The answer must consist solely of the lines below starting at the one containing "Artikelarkiv" and ending at the one containing "Söndagsaktiviteter", repeated exactly, with both ends included and all pictures omitted.

++++++++++++++++++++

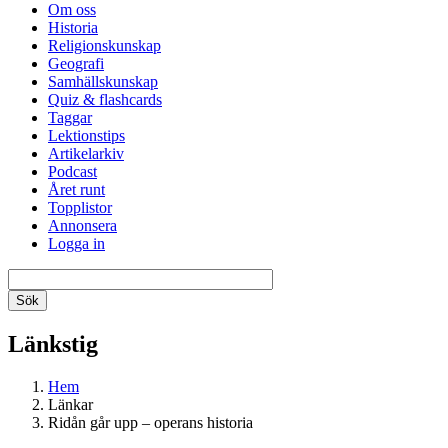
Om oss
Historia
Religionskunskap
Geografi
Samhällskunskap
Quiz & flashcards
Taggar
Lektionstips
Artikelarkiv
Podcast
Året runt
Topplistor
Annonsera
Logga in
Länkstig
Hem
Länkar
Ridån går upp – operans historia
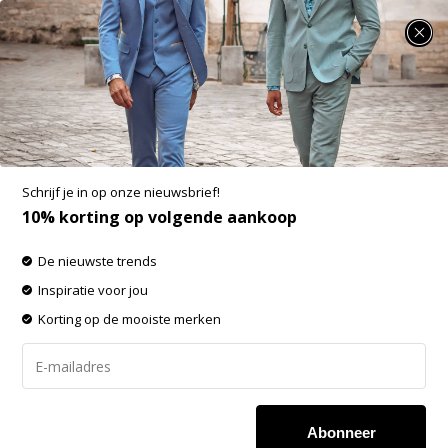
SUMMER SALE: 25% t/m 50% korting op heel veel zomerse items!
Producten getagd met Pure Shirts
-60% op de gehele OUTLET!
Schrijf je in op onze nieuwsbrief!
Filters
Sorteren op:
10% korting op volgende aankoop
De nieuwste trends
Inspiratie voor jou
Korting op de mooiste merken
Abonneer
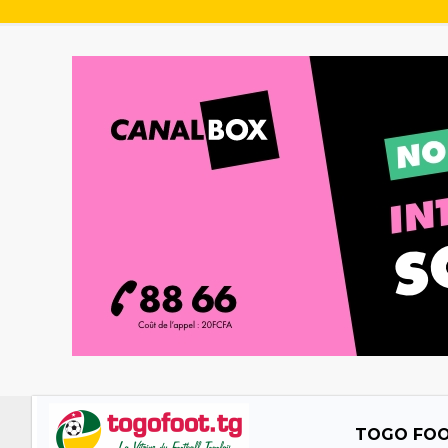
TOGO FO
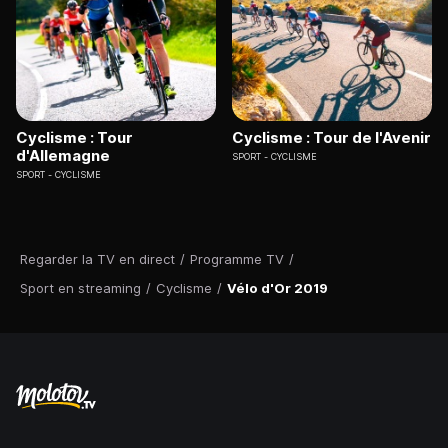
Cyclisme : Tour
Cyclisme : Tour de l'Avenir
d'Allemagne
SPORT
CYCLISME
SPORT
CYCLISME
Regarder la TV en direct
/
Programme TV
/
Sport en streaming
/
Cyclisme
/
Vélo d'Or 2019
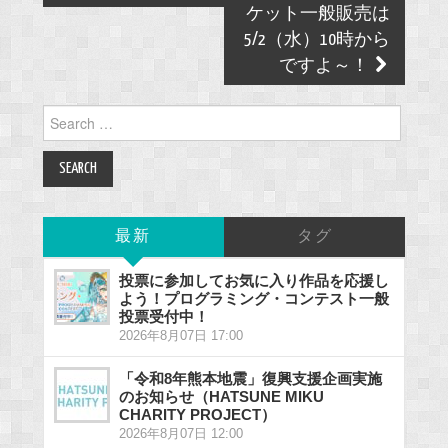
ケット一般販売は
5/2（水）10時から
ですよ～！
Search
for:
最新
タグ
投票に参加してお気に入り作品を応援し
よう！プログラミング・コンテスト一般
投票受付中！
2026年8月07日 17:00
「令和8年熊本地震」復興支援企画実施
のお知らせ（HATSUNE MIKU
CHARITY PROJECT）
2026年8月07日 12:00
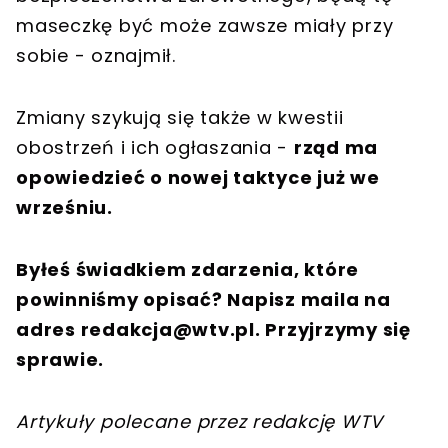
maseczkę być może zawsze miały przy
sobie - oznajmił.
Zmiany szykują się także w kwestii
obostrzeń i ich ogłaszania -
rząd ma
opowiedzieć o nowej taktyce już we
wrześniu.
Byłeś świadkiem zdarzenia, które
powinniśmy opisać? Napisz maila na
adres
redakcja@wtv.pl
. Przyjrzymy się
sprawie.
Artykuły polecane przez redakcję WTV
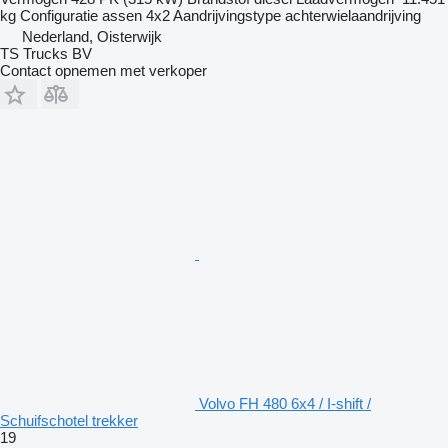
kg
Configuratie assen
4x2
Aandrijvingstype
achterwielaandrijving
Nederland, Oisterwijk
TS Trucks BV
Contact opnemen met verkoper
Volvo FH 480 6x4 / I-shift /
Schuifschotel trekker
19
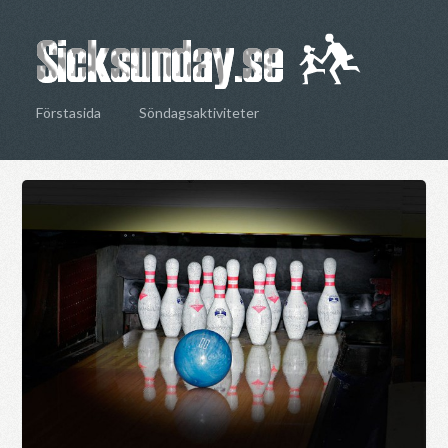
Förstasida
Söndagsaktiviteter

++++++++++++++++++++

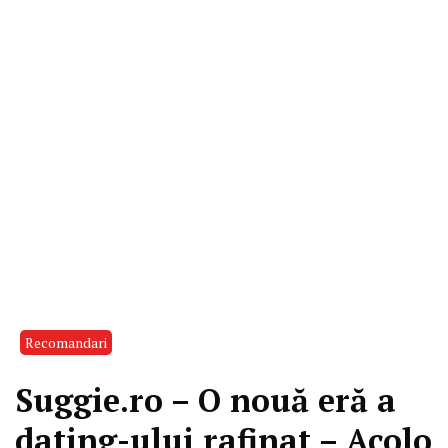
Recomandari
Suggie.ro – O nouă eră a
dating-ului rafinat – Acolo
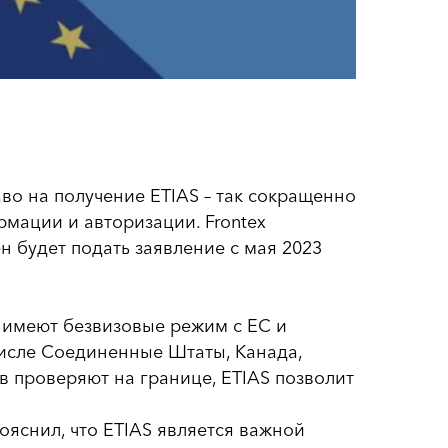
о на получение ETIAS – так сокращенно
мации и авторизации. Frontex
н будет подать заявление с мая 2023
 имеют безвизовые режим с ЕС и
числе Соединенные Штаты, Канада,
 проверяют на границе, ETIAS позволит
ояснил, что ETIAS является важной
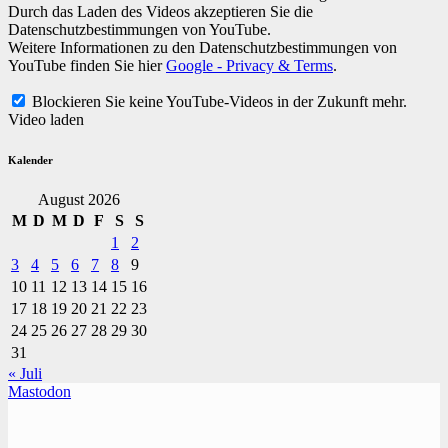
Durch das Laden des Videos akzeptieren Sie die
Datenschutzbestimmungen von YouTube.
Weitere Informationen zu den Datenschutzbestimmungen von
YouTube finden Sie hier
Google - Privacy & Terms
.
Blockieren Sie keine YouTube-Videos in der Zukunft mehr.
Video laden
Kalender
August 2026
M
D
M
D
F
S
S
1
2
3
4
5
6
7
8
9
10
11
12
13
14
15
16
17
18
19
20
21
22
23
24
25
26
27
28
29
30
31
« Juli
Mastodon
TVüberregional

++++++++++++++++++++

● **TASK RESPONSE**
Artikelarkiv
Podcast
Året runt
Topplistor
Annonsera
Logga in
Länkstig
Hem
Länkar
Ridån går upp – operans historia
SUMMER SALE: 25% t/m 50% korting op heel veel zomerse items!
Producten getagd met Pure Shirts
-60% op de gehele OUTLET!
Schrijf je in op onze nieuwsbrief!
Filters
Sorteren op:
10% korting op volgende aankoop
De nieuwste trends
Inspiratie voor jou
Korting op de mooiste merken
Abonneer
TOGO FO
Cyclisme : Tour
Cyclisme : Tour de l'Avenir
d'Allemagne
SPORT
CYCLISME
SPORT
CYCLISME
Regarder la TV en direct
/
Programme TV
/
Sport en streaming
/
Cyclisme
/
Vélo d'Or 2019
ケット一般販売は
5/2（水）10時から
ですよ～！
Search
for:
最新
タグ
投票に参加してお気に入り作品を応援し
よう！プログラミング・コンテスト一般
投票受付中！
2026年8月07日 17:00
「令和8年熊本地震」復興支援企画実施
のお知らせ（HATSUNE MIKU
CHARITY PROJECT）
2026年8月07日 12:00
maseczkę być może zawsze miały przy
sobie - oznajmił.
Zmiany szykują się także w kwestii
obostrzeń i ich ogłaszania -
rząd ma
opowiedzieć o nowej taktyce już we
wrześniu.
Byłeś świadkiem zdarzenia, które
powinniśmy opisać? Napisz maila na
adres
redakcja@wtv.pl
. Przyjrzymy się
sprawie.
Artykuły polecane przez redakcję WTV
kg
Configuratie assen
4x2
Aandrijvingstype
achterwielaandrijving
Nederland, Oisterwijk
TS Trucks BV
Contact opnemen met verkoper
Volvo FH 480 6x4 / I-shift /
Schuifschotel trekker
19
Förstasida
Söndagsaktiviteter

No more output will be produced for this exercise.